A Year on, Mind the Gaps in the Pandemic Response

The Hindu     5th February 2021     Save    

Context: India needs to revisit its disease control strategy to ensure a more robust and humane response in similar crises.

Positive achievements of India in COVID response

  • Better on death rates and rates of infection: than higher-income countries
    • India’s case fatality ratio on February 3 stood at 1.4% compared to 2.8% in the United Kingdom or 3.1% in South Africa,
    • India’s deaths per million are 112, compared to 1,362 in the United States, 1,486 in Italy, or 1,831 in Belgium
  • Political commitment at the highest level: with steps like screening and quarantine of international travellers.
  • Stringent nationwide lockdown: at earliest unlike the U.K. and the U.S, costing many lives due to their late response.
  • Vaccination program: With health-care workers, frontline workers, people above 50 and those with underlying health conditions covered under it.

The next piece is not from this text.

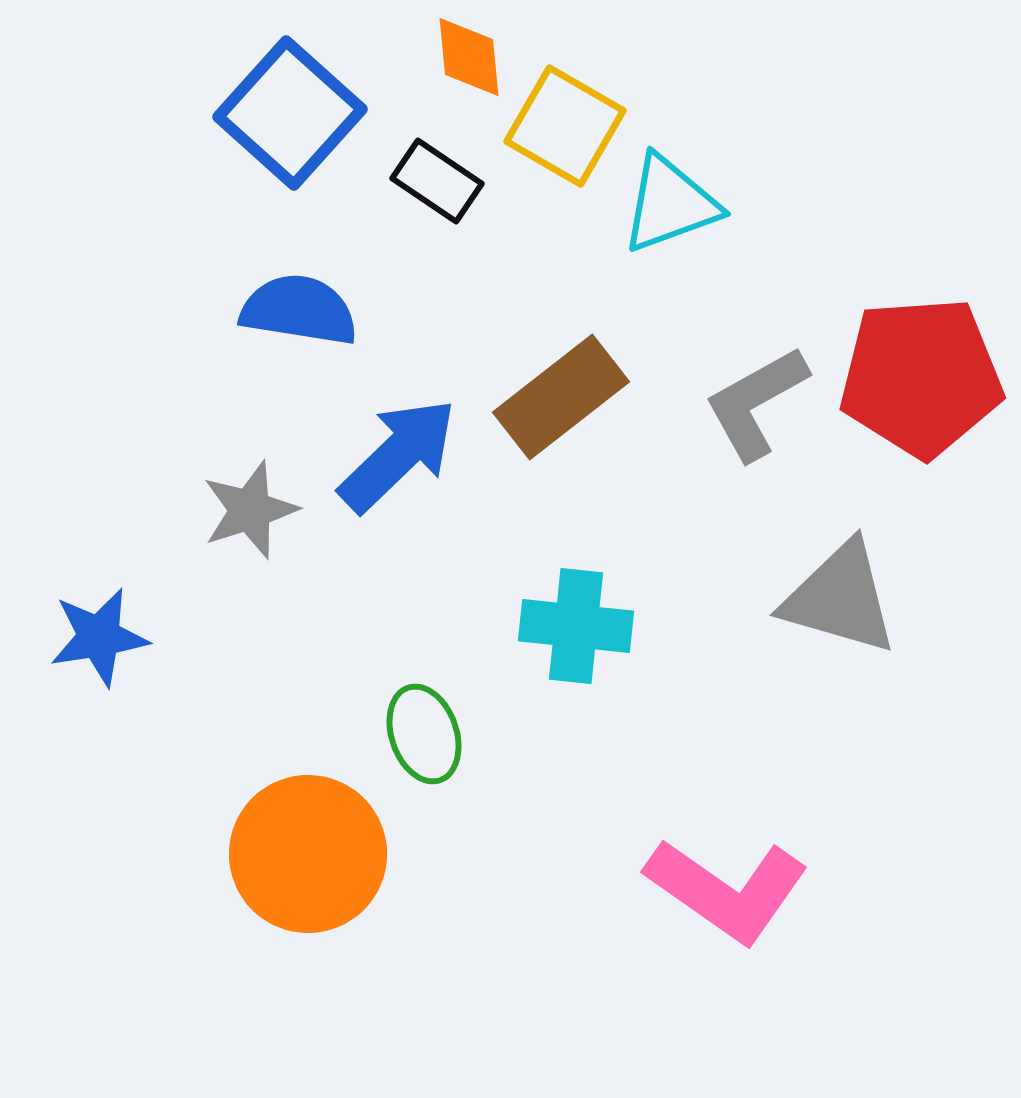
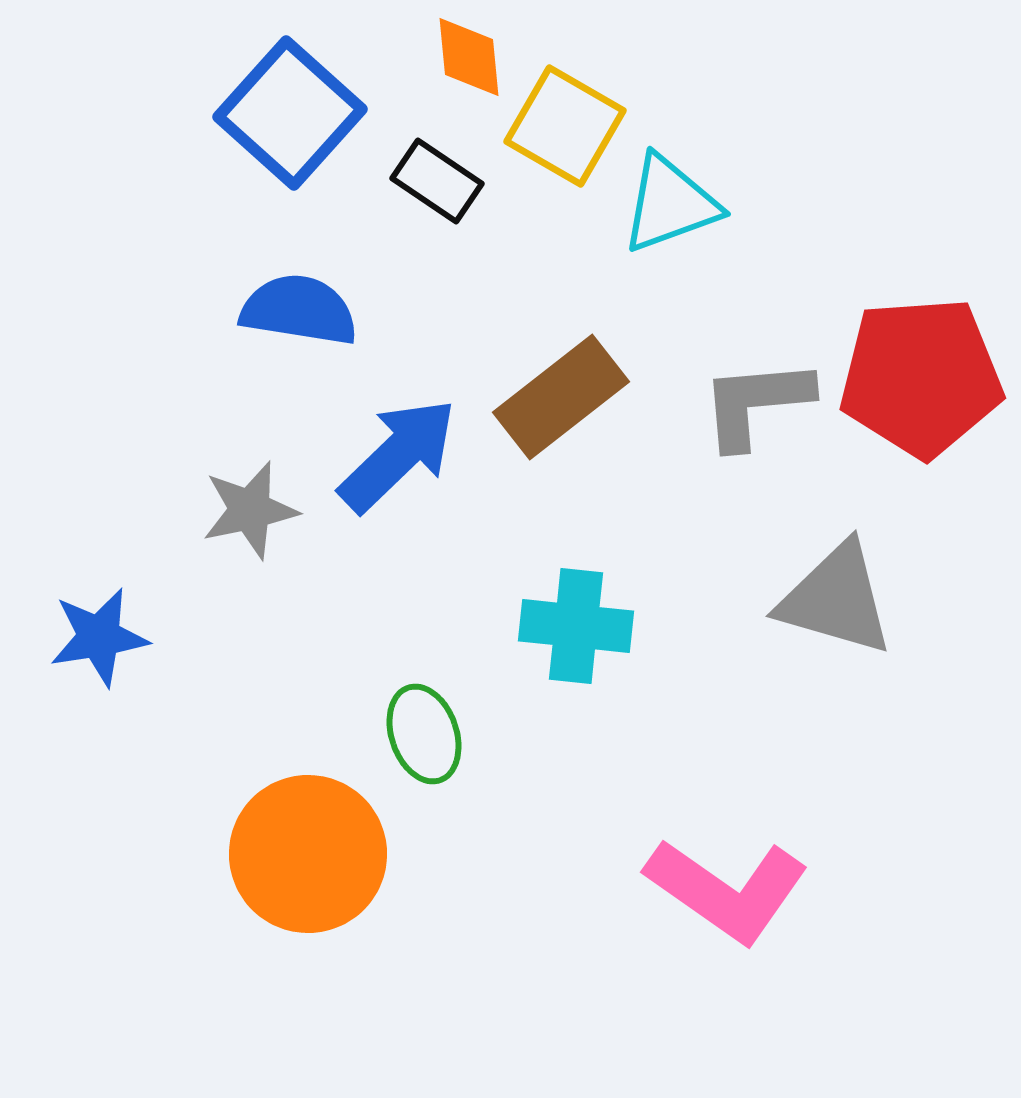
gray L-shape: rotated 24 degrees clockwise
gray star: rotated 6 degrees clockwise
gray triangle: moved 4 px left, 1 px down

Challenges in the Indian COVID response

  • Not done well than similar income countries in South Asia: India’s case fatality rate was higher than Bhutan (0.1%), Nepal (0.7%), the Maldives (0.3%) and Sri Lanka (0.5%).
  • Civil Society’s role in Health Management
    • Civil society played an important preventive and promotional role in bringing the infections (like polio and AIDS) under control.
    • Played a meaningful role in providing social support and lobbying with funding organisations such as the Global Fund for AIDS, Tuberculosis and Malaria (GFATM).
  • Rising virulent strains of the virus: restricts the borders to normal travellers.
  • Lack of evidence-based justification for lockdown: has ultimately led to its failure - when India ended up lifting the lockdown, cases were rising (per million people from 200 on June 9, 2020, to 7,454 on January 1, 2021).
    • Lockdown was marked by excessive dependence on security forces to ensure physical distancing measures and quarantines.
    • Large scale exodus of migrants, leading to deaths due to lack of food, water and social safety net.
    • Lack of effective coordination with states: saw states implementing COVID-19 response policies hesitantly without much initiative or innovation.
  • Inefficient use of Information technology: (despite Indian being a Software Superpower)
    • The Integrated Disease Surveillance Programme (IDSP) was not visible throughout the response.
    • Limited coverage and periodicity of serosurveys conducted by the Indian Council of Medical Research (ICMR), resulting in poor information about herd immunity in India.
  • Lack of involvement of civil society organisations.
  • Widening of inequalities: Rise in existing social inequalities, and the poor face a ‘lost decade’ ahead.

Conclusion: For ensuring a more robust, well-thought-out and humane response to similar crises in future, India must examine all these critical gaps in response to the pandemic.